14. The system of claim 13 wherein: said engine has a radiator connected in parallel with said coolant fluid flow circuit, and a cooling fan operable to blow air across said radiator.
15. The system of claim 14 wherein: said system further comprises a thermostatic control valve operatively positioned in said coolant fluid flow circuit for sensing the temperature of coolant fluid therein and responsively controlling the flow of coolant fluid through said radiator.
16. The system of claim 15 wherein: said thermostatic control valve has a temperature sensing portion positioned in said coolant fluid flow circuit downstream from said radiator.
17. The system of claim 14 wherein: said system further comprises clutch means operatively associated with said cooling fan, and means for sensing coolant flow through said radiator and responsively operating said clutch means to control the operation of said cooling fan.
18. The system of claim 12 wherein: said coolant fluid flow circuit includes a vented coolant reservoir positioned lower than said dynamometer and adapted to receive coolant fluid discharged from said fluid flow passage of said dynamometer.
19. The system of claim 18 wherein: said coolant fluid flow circuit further includes a main coolant fluid supply conduit connected to said vented coolant reservoir and having a portion positioned higher than the balance of said coolant fluid flow circuit, whereby when said system is inoperative the coolant fluid assumes a first level within said coolant fluid flow circuit, and when said system is operating the coolant fluid assumes a second, lower level within said coolant fluid flow circuit so that said dynamometer discharges coolant fluid to atmosphere with said vented coolant reservoir.
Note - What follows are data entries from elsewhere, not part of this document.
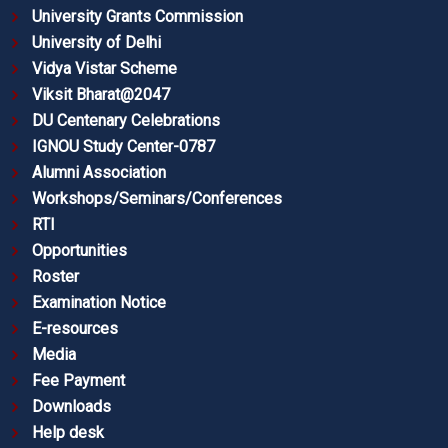
University Grants Commission
University of Delhi
Vidya Vistar Scheme
Viksit Bharat@2047
DU Centenary Celebrations
IGNOU Study Center-0787
Alumni Association
Workshops/Seminars/Conferences
RTI
Opportunities
Roster
Examination Notice
E-resources
Media
Fee Payment
Downloads
Help desk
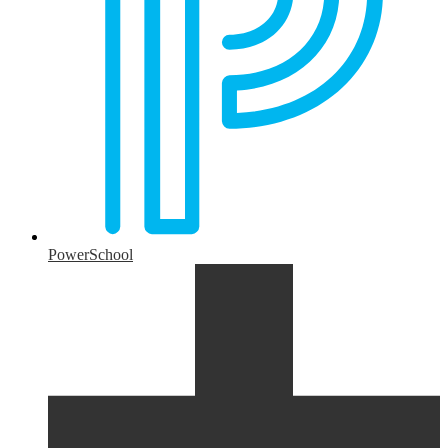
PowerSchool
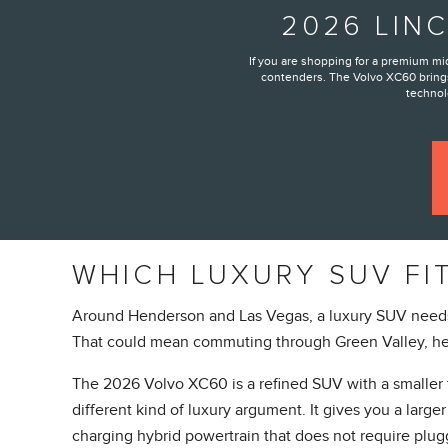
2026 LIN
If you are shopping for a premium m
contenders. The Volvo XC60 brings
technolo
WHICH LUXURY SUV FI
Around Henderson and Las Vegas, a luxury SUV needs to
That could mean commuting through Green Valley, hea
The 2026 Volvo XC60 is a refined SUV with a smaller f
different kind of luxury argument. It gives you a lar
charging hybrid powertrain that does not require plug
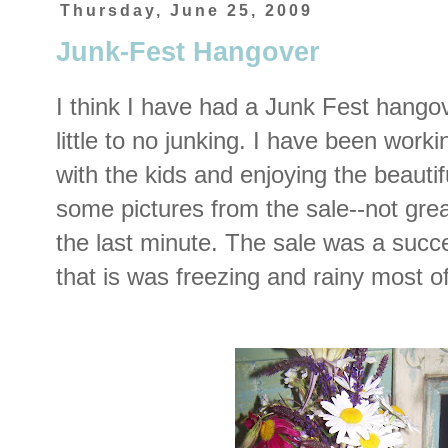
Thursday, June 25, 2009
Junk-Fest Hangover
I think I have had a Junk Fest hango
little to no junking. I have been work
with the kids and enjoying the beauti
some pictures from the sale--not grea
the last minute. The sale was a succes
that is was freezing and rainy most o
20. The system of claim 12 wherein: said first and second power transfer means include a hydraulic fluid drive circuit adapted to circulate a quantity of hydraulic fluid, and said system further comprises third heat exchange means interposed in said hydraulic fluid drive circuit for transferring heat from said hydraulic fluid drive circuit to said coolant fluid flow circuit, and thermostatic control valve means for controlling the flow of hydraulic fluid through said third heat exchange means.
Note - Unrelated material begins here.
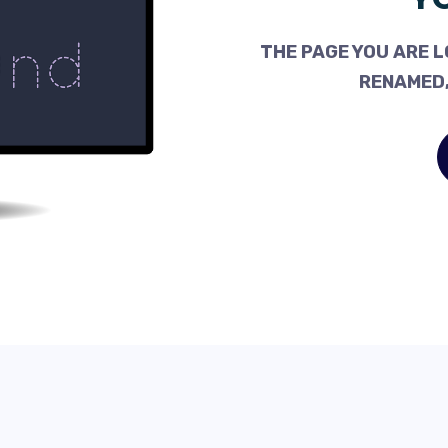
THE PAGE YOU ARE L
RENAMED,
21. The system of claim 12 further comprising: a lube oil flow circuit having a lube oil pump interposed therein and being drivable by said engine, said lube oil flow circuit being connected to portions of said first, second and third power transfer means and to said cryogenic fluid pump for flowing lubricating oil therethrough during operation of said lube oil pump, third heat exchange means interposed in said lube oil flow circuit for transferring heat from said lube oil flow circuit to said coolant fluid flow circuit, and thermostatic control valve means for controlling the flow of lubricating oil through said third heat exchange means.
22. The system of claim 12 wherein: said first power transfer means include a variable displacement hydraulic pump driven by said engine and hydraulically coupled to a variable displacement hydraulic motor drivingly connected to said cryogenic fluid pump.
23. The system of claim 12 wherein: said second power transfer means include a fixed displacement hydraulic pump driven by said engine and hydraulically coupled to a fixed displacement hydraulic motor drivingly connected to said coolant fluid pump.
24. The system of claim 12 wherein: said first heat exchange means include means for transferring heat from exhaust gas discharged from said engine to said coolant fluid flow circuit.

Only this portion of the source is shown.